Below is a listing from which only part is wanted; return exactly the lines from the one with "icités et les" up to and including the one with "TRIO ELIPSOIDAL / Brasil a 3: Matizes do Som".

+--

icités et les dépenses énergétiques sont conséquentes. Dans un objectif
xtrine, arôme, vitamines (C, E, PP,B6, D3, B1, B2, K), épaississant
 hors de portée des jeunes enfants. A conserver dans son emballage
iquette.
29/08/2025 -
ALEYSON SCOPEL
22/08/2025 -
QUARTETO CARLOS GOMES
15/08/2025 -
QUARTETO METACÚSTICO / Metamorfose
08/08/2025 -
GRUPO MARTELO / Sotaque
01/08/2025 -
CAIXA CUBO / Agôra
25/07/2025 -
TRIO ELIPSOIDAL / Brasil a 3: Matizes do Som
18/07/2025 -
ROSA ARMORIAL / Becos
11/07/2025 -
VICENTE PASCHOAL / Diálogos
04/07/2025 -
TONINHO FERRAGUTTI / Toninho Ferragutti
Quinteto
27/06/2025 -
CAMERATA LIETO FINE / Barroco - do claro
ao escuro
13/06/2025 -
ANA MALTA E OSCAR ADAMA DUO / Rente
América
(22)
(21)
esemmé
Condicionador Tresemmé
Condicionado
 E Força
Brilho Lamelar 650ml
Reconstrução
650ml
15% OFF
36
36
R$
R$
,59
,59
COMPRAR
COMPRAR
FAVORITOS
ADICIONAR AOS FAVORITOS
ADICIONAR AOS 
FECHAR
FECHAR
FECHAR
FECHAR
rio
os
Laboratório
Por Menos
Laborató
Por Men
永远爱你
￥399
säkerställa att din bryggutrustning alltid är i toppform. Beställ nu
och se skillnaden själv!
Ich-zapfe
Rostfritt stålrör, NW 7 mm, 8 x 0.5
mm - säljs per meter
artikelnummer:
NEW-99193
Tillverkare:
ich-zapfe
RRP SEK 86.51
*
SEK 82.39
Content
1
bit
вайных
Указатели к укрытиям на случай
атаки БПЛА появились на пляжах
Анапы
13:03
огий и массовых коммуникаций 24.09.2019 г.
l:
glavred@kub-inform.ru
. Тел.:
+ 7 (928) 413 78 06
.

+--

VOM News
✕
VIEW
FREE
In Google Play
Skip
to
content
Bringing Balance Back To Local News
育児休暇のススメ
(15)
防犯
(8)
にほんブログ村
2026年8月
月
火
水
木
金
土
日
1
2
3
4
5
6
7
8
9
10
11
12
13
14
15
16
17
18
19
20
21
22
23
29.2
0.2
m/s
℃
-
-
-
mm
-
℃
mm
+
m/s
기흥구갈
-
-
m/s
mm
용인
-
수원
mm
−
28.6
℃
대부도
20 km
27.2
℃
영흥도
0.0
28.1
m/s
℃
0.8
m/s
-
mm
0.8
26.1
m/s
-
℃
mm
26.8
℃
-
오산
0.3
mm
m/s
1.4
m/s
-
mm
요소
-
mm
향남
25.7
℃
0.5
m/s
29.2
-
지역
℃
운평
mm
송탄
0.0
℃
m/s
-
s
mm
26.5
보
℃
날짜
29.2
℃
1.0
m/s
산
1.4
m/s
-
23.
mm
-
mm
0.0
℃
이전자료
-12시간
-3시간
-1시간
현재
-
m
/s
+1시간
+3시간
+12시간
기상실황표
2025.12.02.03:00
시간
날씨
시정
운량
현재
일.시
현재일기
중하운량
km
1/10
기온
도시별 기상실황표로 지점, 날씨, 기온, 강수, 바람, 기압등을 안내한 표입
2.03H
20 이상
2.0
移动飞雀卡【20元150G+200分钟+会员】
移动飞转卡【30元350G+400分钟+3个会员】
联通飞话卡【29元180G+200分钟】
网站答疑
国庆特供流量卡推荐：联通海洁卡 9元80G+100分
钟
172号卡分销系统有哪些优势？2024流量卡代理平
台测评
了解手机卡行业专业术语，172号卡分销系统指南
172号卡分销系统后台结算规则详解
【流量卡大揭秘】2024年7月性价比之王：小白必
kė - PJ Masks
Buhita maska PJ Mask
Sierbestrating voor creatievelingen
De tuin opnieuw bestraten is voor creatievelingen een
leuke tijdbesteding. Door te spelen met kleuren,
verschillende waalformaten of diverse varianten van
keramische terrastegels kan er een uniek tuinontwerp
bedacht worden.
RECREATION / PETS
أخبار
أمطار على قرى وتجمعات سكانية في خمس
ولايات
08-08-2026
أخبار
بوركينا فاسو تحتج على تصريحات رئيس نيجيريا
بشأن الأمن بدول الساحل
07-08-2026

+--

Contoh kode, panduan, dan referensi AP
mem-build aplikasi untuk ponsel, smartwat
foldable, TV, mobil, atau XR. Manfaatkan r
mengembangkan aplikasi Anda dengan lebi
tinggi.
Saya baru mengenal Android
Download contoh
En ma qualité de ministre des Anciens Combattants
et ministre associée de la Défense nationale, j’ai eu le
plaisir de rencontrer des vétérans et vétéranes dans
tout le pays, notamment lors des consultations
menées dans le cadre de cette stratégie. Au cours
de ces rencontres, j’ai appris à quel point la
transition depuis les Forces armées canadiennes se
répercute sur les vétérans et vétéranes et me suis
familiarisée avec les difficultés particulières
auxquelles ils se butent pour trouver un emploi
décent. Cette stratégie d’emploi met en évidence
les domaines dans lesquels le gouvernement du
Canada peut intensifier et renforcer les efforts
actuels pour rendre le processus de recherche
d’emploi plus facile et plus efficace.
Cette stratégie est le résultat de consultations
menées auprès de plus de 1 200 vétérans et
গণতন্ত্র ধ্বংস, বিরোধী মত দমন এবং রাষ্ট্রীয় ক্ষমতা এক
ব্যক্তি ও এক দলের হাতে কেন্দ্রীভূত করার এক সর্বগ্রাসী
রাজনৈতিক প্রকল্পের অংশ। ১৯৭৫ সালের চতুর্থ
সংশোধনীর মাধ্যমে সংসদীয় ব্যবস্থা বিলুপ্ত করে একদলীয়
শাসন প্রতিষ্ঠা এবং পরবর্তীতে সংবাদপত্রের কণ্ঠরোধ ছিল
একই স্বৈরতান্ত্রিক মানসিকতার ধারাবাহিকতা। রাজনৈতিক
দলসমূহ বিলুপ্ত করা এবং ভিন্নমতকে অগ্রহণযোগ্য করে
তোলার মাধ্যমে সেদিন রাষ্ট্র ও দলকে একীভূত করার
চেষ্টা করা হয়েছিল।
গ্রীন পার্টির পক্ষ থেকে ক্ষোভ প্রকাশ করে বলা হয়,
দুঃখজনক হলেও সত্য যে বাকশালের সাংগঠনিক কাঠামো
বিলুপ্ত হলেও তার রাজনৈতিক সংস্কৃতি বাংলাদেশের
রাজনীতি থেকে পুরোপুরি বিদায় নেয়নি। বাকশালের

+--

● **Response to this task**:
icités et les dépenses énergétiques sont conséquentes. Dans un objectif
xtrine, arôme, vitamines (C, E, PP,B6, D3, B1, B2, K), épaississant
 hors de portée des jeunes enfants. A conserver dans son emballage
iquette.
29/08/2025 -
ALEYSON SCOPEL
22/08/2025 -
QUARTETO CARLOS GOMES
15/08/2025 -
QUARTETO METACÚSTICO / Metamorfose
08/08/2025 -
GRUPO MARTELO / Sotaque
01/08/2025 -
CAIXA CUBO / Agôra
25/07/2025 -
TRIO ELIPSOIDAL / Brasil a 3: Matizes do Som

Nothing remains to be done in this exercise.